Fourteen drivers have been murdered during hijackings over the first six weeks of 2024, including one who lost his life during a robbery in the municipality of Tlalnepantla on the edge of Mexico City. I spoke to one Mexican trucking chamber leader who estimates that the real figure for truck hijackings in Mexico could be as many as 50 per day. Official estimates from Mexico’s CONCAMIN business chamber calculate that more than 85,000 cargo truck hijackings have occurred during the first five years of President Andres Manuel Lopez Obrador’s time in office.

According to Ernesto Flores, the Vice Chairman of Mexico’s AMOTAC chamber, “The authorities [here in Mexico] have not done enough to stop highway crime and it’s affecting us a lot. [Criminal gangs] assault our trucks and they aren’t satisfied with taking the vehicle, taking the merchandise. They are killing us, the drivers.”

According to the Mexico Cargo Truck Hijacking Data Portal, which compiles and analyzes data published by Mexico’s federal government, Mexico logged 7,862 violent cargo truck hijackings in 2023, up 3 percent from 2022.

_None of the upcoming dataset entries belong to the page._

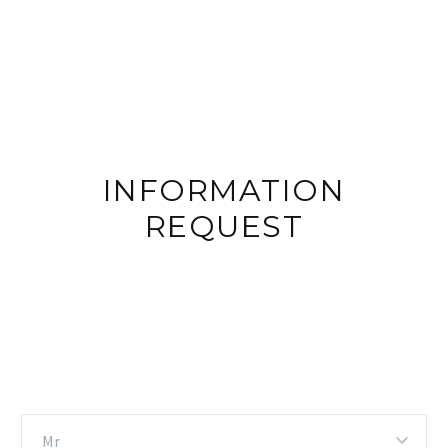
INFORMATION
REQUEST
Mr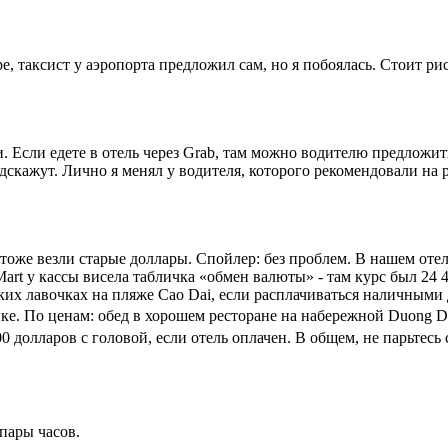
, таксист у аэропорта предложил сам, но я побоялась. Стоит ри
. Если едете в отель через Grab, там можно водителю предложи
дскажут. Лично я менял у водителя, которого рекомендовали на р
оже везли старые доллары. Спойлер: без проблем. В нашем отеле
Mart у кассы висела табличка «обмен валюты» - там курс был 24
лких лавочках на пляже Сao Dai, если расплачиваться наличными
е. По ценам: обед в хорошем ресторане на набережной Duong Dong
2000 долларов с головой, если отель оплачен. В общем, не парьте
пары часов.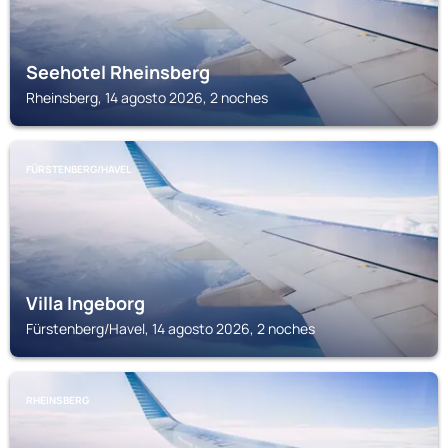
Seehotel Rheinsberg
Rheinsberg, 14 agosto 2026, 2 noches
FÜRSTENBERG/HAVEL
Villa Ingeborg
Fürstenberg/Havel, 14 agosto 2026, 2 noches
RHEINSBERG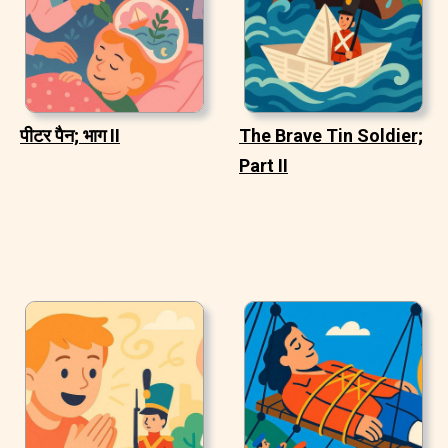
पीटर पैन; भाग II
The Brave Tin Soldier;
Part II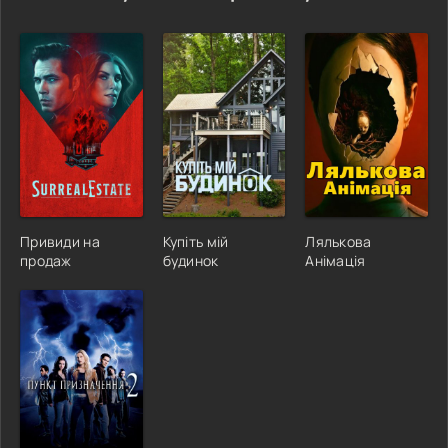
Привиди на
Купіть мій
Лялькова
продаж
будинок
Анімація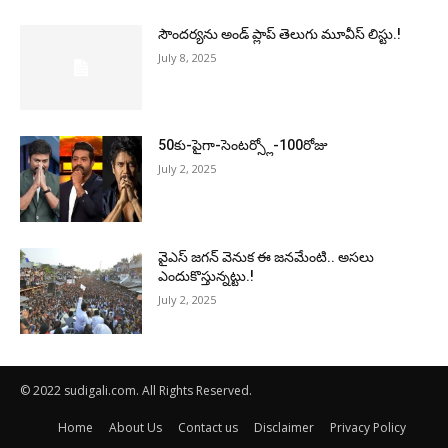
సౌందర్యను అండ్‌ ప్లాప్‌ తెలుగు మూవీస్‌ లిస్టు.!
July 8, 2025
50కు-పైగా-సెంటర్స్లో-100రోజు
July 2, 2025
వైఎస్‌ జగన్‌ వెనుక ఈ జనమేంటి.. అసలు
ఎందుకొస్తున్నట్టు.!
July 2, 2025
© 2022 sudigali.com. All Rights Reserved.
Home
About Us
Contact us
Disclaimer
Privacy Policy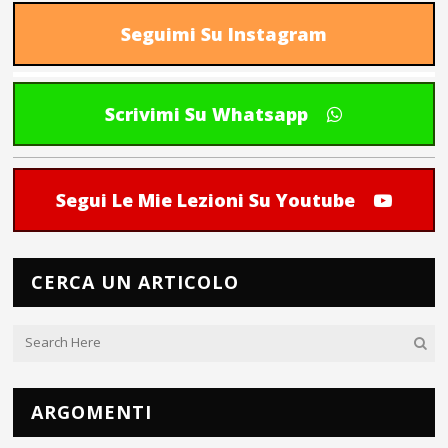
Seguimi Su Instagram
Scrivimi Su Whatsapp
Segui Le Mie Lezioni Su Youtube
CERCA UN ARTICOLO
ARGOMENTI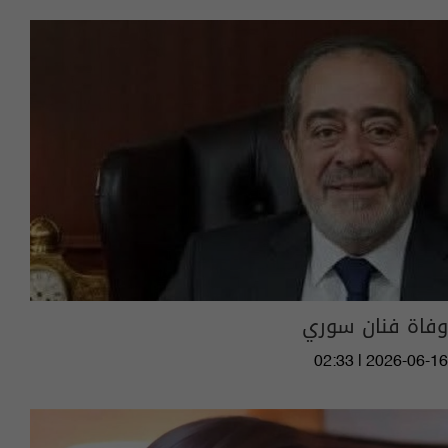
وفاة فنان سوري
02:33 | 2026-06-16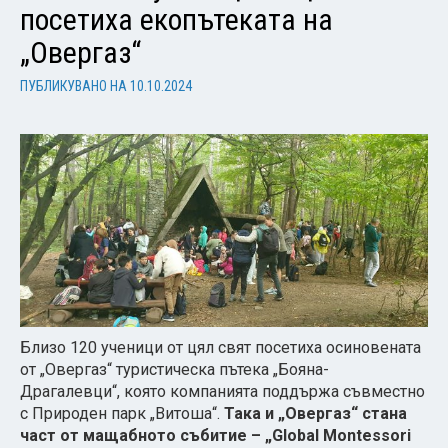
посетиха екопътеката на
„Овергаз“
ПУБЛИКУВАНО НА
10.10.2024
Близо 120 ученици от цял свят посетиха осиновената
от „Овергаз“ туристическа пътека „Бояна-
Драгалевци“, която компанията поддържа съвместно
с Природен парк „Витоша“.
Така и „Овергаз“ стана
част от мащабното събитие – „Global Montessori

Overwhelming, the hijackings are occurring in the industrial areas around Mexico City, rather than in the U.S.-Mexico border region in cities such as Tijuana.

President Lopez Obrador, however, has downplayed the risk of cargo truck hijacking and accused the truckers of having political motives for their protests and labeled the chamber leaders as “opportunistic” and “corrupt.”

“They have a political goal: it’s for the elections. It’s to cause us problems. There’s no problem that’s not being dealt with,” President Lopez Obrador said on February 16, 2024, a day after the protest.

Now in his final year in office, Lopez Obrador continues to adhere to the authoritarian populist playbook of dismissing all criticism as politically motivated and illegitimate. But even though Lopez Obrador insists that his policies are working and that his critics are being unfair, Mexico’s federal government’s statistics show that Lopez Obrador’s time in office has been the most violent sexenio in modern Mexican history. The 2023 World Justice Project Rule of Law Index shows that Mexico sits among the world’s worst countries when it comes to rule of law. The Global Organized Crime Index highlights Mexico as the worst country in the world for extortion, a crime that mainly affects local small and medium businesses, rather than large foreign companies.

Lopez Obrador is choosing to downplay and dismiss the severity of the cargo truck hijacking problem in Mexico, but foreign executives at the manufacturing companies who are driving Mexico’s record-breaking levels of exports are certainly paying attention. If Mexico is going to take full advantage of the current global trend of nearshoring investment, the federal government will have to finds ways to improve security on major highways.